=== EXERCISE REQUIREMENTS ===
Scan the material and copy every line in which "كارد" appears.

--- START ---

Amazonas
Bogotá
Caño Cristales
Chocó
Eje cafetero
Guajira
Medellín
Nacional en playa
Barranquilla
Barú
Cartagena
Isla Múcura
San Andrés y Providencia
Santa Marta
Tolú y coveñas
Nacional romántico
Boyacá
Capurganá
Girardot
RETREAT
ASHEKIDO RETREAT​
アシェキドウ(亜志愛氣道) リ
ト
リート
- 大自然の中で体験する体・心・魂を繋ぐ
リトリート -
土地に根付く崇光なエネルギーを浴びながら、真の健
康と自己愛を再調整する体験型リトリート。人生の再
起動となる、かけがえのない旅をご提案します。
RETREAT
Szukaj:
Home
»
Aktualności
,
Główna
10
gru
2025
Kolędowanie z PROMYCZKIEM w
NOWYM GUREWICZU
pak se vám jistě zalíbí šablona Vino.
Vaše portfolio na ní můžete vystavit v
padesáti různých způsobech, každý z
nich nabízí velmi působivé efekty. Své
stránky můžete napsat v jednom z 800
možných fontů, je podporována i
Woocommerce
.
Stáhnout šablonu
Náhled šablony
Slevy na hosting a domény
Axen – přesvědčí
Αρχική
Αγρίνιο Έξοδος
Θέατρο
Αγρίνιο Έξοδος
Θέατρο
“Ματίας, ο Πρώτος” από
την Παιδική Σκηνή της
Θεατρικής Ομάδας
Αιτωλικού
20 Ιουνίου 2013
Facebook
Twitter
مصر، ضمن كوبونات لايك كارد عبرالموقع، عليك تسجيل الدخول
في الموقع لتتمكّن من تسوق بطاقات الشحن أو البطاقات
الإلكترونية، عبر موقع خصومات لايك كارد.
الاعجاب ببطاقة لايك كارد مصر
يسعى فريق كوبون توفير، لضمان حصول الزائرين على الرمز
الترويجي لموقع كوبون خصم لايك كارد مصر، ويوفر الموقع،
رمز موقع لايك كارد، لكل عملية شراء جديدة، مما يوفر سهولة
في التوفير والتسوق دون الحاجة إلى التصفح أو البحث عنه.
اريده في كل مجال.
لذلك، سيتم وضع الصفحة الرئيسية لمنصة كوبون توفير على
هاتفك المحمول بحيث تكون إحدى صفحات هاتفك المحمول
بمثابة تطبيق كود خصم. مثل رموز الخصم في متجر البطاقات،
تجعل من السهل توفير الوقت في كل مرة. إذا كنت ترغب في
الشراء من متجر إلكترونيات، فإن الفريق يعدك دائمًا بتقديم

--- END ---

=== ANSWER FOR THE TASK ===
مصر، ضمن كوبونات لايك كارد عبرالموقع، عليك تسجيل الدخول
الإلكترونية، عبر موقع خصومات لايك كارد.
الاعجاب ببطاقة لايك كارد مصر
الترويجي لموقع كوبون خصم لايك كارد مصر، ويوفر الموقع،
رمز موقع لايك كارد، لكل عملية شراء جديدة، مما يوفر سهولة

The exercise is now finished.